Desde que el pasado 28 de marzo el poeta mejicano Javier Sicilia recibiera la noticia de que su hijo Juan Francisco había sido asesinado por narcotraficantes, y tras el dolor desgarrador e infinito que tal hecho le produjo; dolor que le impulsó a alzar su voz en contra de la total impunidad con la que actúa el narco en el país azteca, a pesar de haber provocado ya más de treinta y seis mil muertos, el citado poeta, sin pretenderlo, se ha visto al frente de un multitudinario movimiento cívico que desea parar esta barbarie.
Cita Javier Sicilia a Octavio Paz diciendo: “Si hay poetas en una nación, el alma de esa nación todavía está viva”. Sin embargo, él no cree que las gentes secunden sus protestas porque es poeta, sino por el horror de tantas muertes y la pasividad de una clase política corrupta.
Reflexionando sobre experiencias propias años atrás, aunque Javier Sicilia asegure que la gente no se moviliza porque él sea poeta, pienso que los poetas han jugado, juegan y jugarán un papel importante en la movilización de las personas.
En épocas cruciales de mi vida, la poesía fue, como escribió Celaya, “un arma cargada de futuro”. Junto a otros, comencé “a galopar” guiada por Alberti. Compartimos los versos que José Agustín Goytisolo dedicara a su hija en “Palabras para Julia”. Levantamos la voz con Blas de Otero. Nos rebelamos con Miguel Hernández…
Entonces “los mercados” eran algo muy ajeno a nosotros. Pedíamos “la paz y la palabra”, queríamos libertad, aunque sin ira.
Ahora, en este tiempo extraño en el que los mercados controlan cada instante de nuestra existencia, en el que el dinero de los poderosos crece al abrigo de confortables paraísos fiscales, en el que ayudamos a derrocar dictadores sólo si nos conviene, en el que unas televisiones infumables envenenan y atontan las mentes de las masas.
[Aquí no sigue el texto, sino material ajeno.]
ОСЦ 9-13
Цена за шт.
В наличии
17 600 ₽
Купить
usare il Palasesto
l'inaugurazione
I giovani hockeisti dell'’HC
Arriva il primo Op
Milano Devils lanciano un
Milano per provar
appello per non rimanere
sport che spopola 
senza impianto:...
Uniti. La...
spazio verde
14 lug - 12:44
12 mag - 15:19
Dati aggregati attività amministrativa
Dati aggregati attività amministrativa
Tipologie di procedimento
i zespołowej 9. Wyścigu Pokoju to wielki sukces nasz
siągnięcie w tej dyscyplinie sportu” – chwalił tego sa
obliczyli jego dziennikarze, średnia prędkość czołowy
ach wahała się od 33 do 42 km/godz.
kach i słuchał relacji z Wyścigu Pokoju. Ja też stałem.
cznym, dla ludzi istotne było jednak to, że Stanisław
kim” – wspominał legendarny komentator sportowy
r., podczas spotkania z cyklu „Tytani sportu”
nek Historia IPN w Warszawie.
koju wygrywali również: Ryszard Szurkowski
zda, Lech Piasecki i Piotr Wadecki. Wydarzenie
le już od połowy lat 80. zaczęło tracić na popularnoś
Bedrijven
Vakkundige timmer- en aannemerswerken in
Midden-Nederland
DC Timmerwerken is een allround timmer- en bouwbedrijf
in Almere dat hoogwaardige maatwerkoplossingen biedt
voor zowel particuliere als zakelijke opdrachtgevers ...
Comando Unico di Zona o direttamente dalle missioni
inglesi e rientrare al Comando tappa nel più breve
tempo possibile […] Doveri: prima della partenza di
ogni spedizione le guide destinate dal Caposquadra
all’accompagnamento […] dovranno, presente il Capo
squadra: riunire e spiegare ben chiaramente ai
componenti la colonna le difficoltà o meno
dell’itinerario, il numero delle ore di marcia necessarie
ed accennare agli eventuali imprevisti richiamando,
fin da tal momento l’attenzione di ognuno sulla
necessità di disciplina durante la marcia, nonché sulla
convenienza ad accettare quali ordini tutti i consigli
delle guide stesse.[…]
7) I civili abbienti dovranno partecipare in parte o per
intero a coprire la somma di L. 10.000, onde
Pero que también por el ciberespacio vuelan sin ataduras las noticias, quedan en la retina las imágenes de un hombre, una mujer que han dicho ¡basta! a la censura y a la tiranía.
Un hombre, una mujer que no se arredran ante el terror que imponen los más fuertes, que gritan, como el gran Miguel Hernández en sus Vientos del pueblo: “Si me muero, que me muera con la cabeza muy alta”; aconsejo volver a los poetas, aconsejo volver al que aún no haya vuelto.
Leamos a Celaya: “Porque vivimos a golpes, porque apenas si nos dejan decir que somos quien somos”.
Pongámonos en marcha con Alberti: ¡A galopar, a galopar, hasta enterrarlos en el mar! Mantengamos activa la palabra, siguiendo a Blas de Otero: “Si he perdido la vida, el tiempo, todo lo que tiré como un anillo al agua, si he perdido la voz en la maleza, me queda la palabra”.
No permitamos que nos cuenten cuentos. Sabemos, al igual que sabía León Felipe “que los gritos de angustia del hombre los ahogan con cuentos”.
Tengamos claro, como Goytisolo José Agustín, que: “Un hombre solo, una mujer, así tomados, de uno en uno, son como polvo, no son nada”.
Aceptemos, lo dice Benedetti, que quedan muchas cosas por hacer: “Tender manos que ayudan, abrir puertas entre el corazón propio y el ajeno”; y sobre todo, para los más jóvenes: “Queda hacer futuro, a pesar de los ruines del pasado y los sabios granujas del presente”.